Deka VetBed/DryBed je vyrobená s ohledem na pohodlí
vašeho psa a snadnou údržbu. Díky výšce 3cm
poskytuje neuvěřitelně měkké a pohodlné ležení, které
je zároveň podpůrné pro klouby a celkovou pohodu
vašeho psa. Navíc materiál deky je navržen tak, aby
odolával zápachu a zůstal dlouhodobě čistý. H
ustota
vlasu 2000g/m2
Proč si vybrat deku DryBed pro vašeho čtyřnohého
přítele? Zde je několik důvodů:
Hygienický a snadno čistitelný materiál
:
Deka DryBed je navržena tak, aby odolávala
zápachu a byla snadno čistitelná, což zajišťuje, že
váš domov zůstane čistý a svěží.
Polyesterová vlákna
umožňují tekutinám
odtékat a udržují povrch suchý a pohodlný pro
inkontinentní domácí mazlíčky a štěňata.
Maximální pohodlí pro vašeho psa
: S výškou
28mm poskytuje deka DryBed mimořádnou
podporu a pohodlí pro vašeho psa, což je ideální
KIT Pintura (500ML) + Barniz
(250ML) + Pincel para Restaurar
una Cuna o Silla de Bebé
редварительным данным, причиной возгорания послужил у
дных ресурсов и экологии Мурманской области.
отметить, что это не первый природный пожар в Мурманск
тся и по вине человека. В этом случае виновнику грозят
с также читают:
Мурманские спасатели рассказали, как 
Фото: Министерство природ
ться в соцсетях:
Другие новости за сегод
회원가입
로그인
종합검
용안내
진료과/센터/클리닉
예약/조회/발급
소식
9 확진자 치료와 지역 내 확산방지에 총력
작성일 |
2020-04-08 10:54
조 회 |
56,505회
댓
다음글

▬▬▬

What you need to do ▸
Wherever the word "poskytuje" occurs in the data, copy that whole line.

Task solution ▸
poskytuje neuvěřitelně měkké a pohodlné ležení, které
28mm poskytuje deka DryBed mimořádnou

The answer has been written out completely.